We have a public web site that allows users to upload PDF and image file formats (JPG, GIF, TIF, PNG). We need a way to check the files for viruses.
This is a low volume site, only about 10 files being uploaded per hour on average.
Application is J2EE running in WebSphere and running on AIX servers.
It sounds like there are two main approaches:
1) Identify the threat before the file lands on AIX server in data center.
2) Detect the thread after it is uploaded on AIX server.
No matter what, we want to identify the threat immediately and reject the file immediately.
Does ICAP protocol with McAffee Web Gateway allow threats to be detected while being downloaded? Is there a reference architecture for how this works with existing Web And App Servers?
We think that we want McAfee running on Windows to detect the threat. Does McAfee software have a service that can be called from java code running on AIX to detect a thread in a file?
MWG has been using ICAP forever, so we know plenty about ICAP.

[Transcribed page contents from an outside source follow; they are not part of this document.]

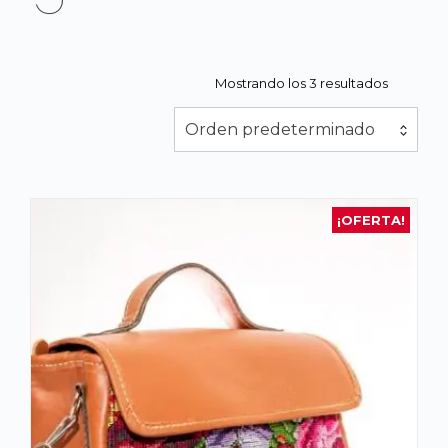
Mostrando los 3 resultados
Orden predeterminado
¡OFERTA!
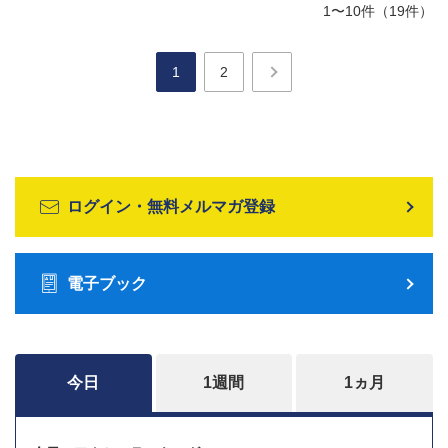
1〜10件（19件）
1
2
ログイン・無料メルマガ登録
電子ブック
今日
1週間
1ヵ月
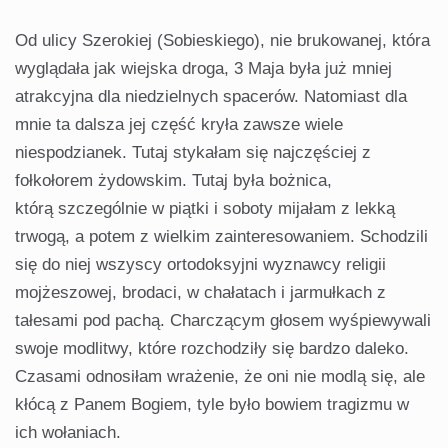
Od ulicy Szerokiej (Sobieskiego), nie brukowanej, która
wyglądała jak wiejska droga, 3 Maja była już mniej
atrakcyjna dla niedzielnych spacerów. Natomiast dla
mnie ta dalsza jej część kryła zawsze wiele
niespodzianek. Tutaj stykałam się najczęściej z
fołkołorem żydowskim. Tutaj była bożnica,
którą szczególnie w piątki i soboty mijałam z lekką
trwogą, a potem z wielkim zainteresowaniem. Schodzili
się do niej wszyscy ortodoksyjni wyznawcy religii
mojżeszowej, brodaci, w chałatach i jarmułkach z
tałesami pod pachą. Charczącym głosem wyśpiewywali
swoje modlitwy, które rozchodziły się bardzo daleko.
Czasami odnosiłam wrażenie, że oni nie modlą się, ale
kłócą z Panem Bogiem, tyle było bowiem tragizmu w
ich wołaniach.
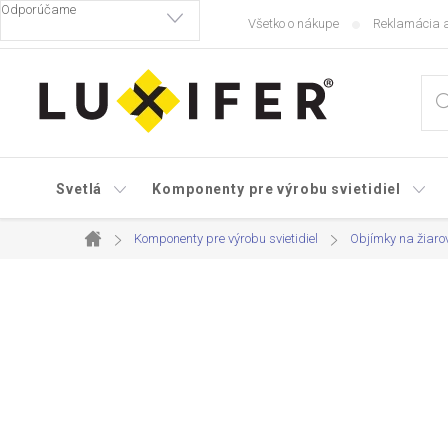
Prejsť
Všetko o nákupe
Reklamácia a
na
obsah
Svetlá
Komponenty pre výrobu svietidiel
Komponenty pre výrobu svietidiel
Objímky na žiaro
Domov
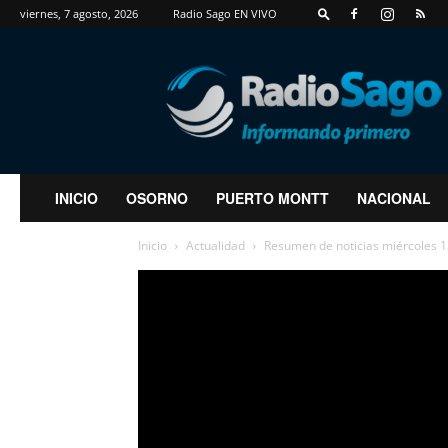
viernes, 7 agosto, 2026
Radio Sago EN VIVO
RadioSago
INICIO
OSORNO
PUERTO MONTT
NACIONAL
Inicio
Actualidad
Resumen de noticias miércoles 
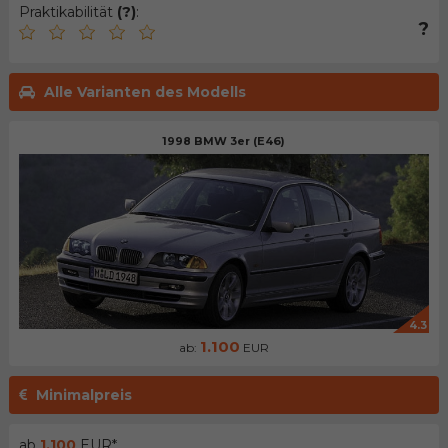
Praktikabilität
(?)
:
?
Alle Varianten des Modells
1998 BMW 3er (E46)
4.3
1.100
ab:
EUR
Minimalpreis
ab
1.100
EUR*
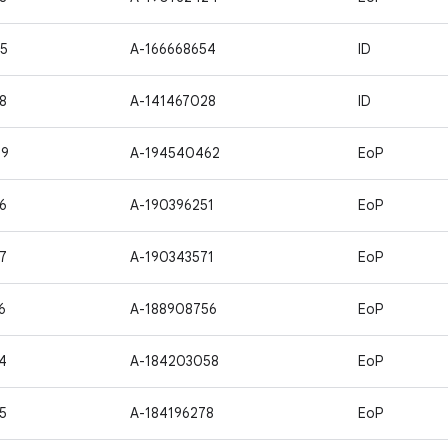
5
A-166668654
ID
8
A-141467028
ID
09
A-194540462
EoP
6
A-190396251
EoP
7
A-190343571
EoP
6
A-188908756
EoP
4
A-184203058
EoP
5
A-184196278
EoP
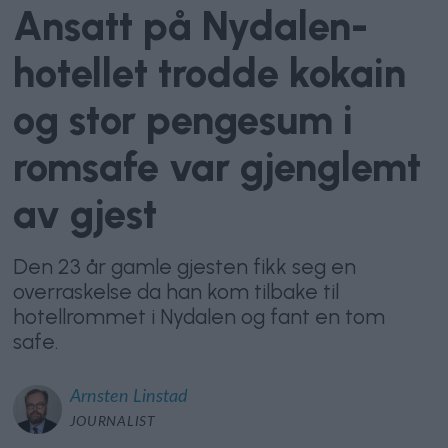
Ansatt på Nydalen-
hotellet trodde kokain
og stor pengesum i
romsafe var gjenglemt
av gjest
Den 23 år gamle gjesten fikk seg en
overraskelse da han kom tilbake til
hotellrommet i Nydalen og fant en tom
safe.
Arnsten
Linstad
JOURNALIST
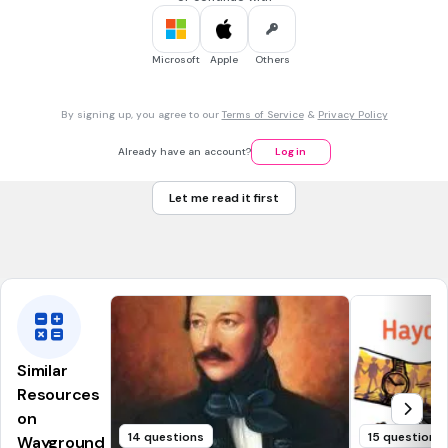
forrasztás
Microsoft
Apple
Others
45 sec • 1 pt
7.
MULTIPLE SELECT QUESTION
Mely kötések tartoznak az oldhatatlan kötésekhez? (4)
By signing up, you agree to our
Terms of Service
&
Privacy Policy
ragasztás
ék- és reteszkötés
Already have an account?
Log in
forrasztás
Let me read it first
szegecskötés
hegesztés
Similar
Resources
on
14 questions
15 questions
Wayground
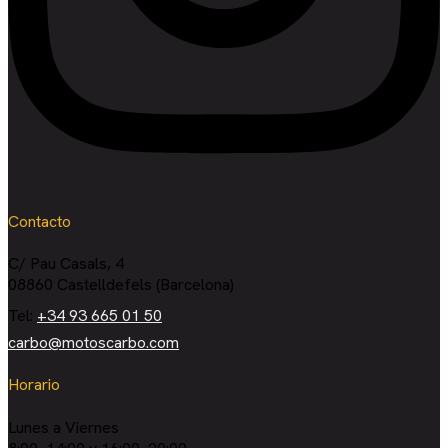
Contacto
C/ Pau Casals, 4
08860 Castelldefels (Barcelona)
Tel:
+34 93 665 01 50
carbo@motoscarbo.com
Horario
Lunes a Viernes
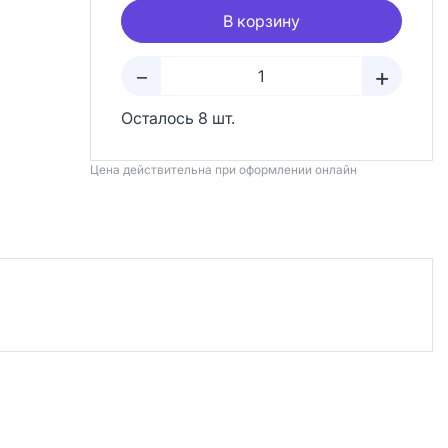
В корзину
+
–
Осталось 8 шт.
Цена действительна при оформлении онлайн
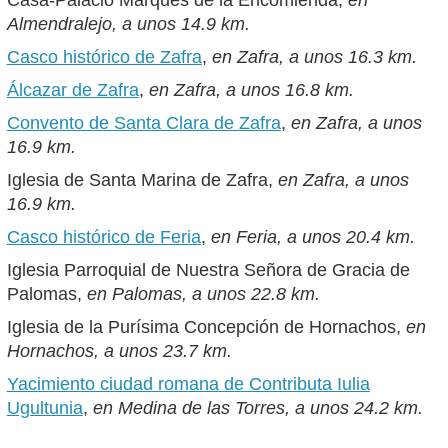
Casa-Palacio Marqués de la Encomienda,
en
Almendralejo, a unos 14.9 km.
Casco histórico de Zafra
,
en Zafra, a unos 16.3 km.
Álcazar de Zafra
,
en Zafra, a unos 16.8 km.
Convento de Santa Clara de Zafra
,
en Zafra, a unos
16.9 km.
Iglesia de Santa Marina de Zafra,
en Zafra, a unos
16.9 km.
Casco histórico de Feria
,
en Feria, a unos 20.4 km.
Iglesia Parroquial de Nuestra Señora de Gracia de
Palomas,
en Palomas, a unos 22.8 km.
Iglesia de la Purísima Concepción de Hornachos,
en
Hornachos, a unos 23.7 km.
Yacimiento ciudad romana de Contributa Iulia
Ugultunia
,
en Medina de las Torres, a unos 24.2 km.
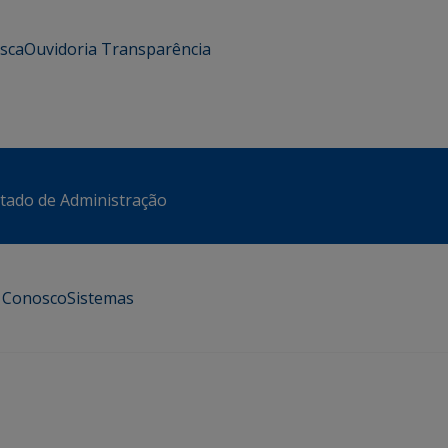
usca
Ouvidoria
Transparência
stado de Administração
e Conosco
Sistemas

In this case though, I could see MWG act as a ICAP server and a reverse proxy. With ICAP, the files could be sent over and checked when they are uploaded (the AIX would be the ICAP client). Acting as a reverse proxy MWG could scan each download by users from the AIX server.
Thinking about it further, the MWG could simply be a reverse proxy and scan both uploads and downloads. This would eliminate the need for creating a special java ICAP client tool. I have had customers using MWGs as a reverse proxy to protect their WebSpheres in the past.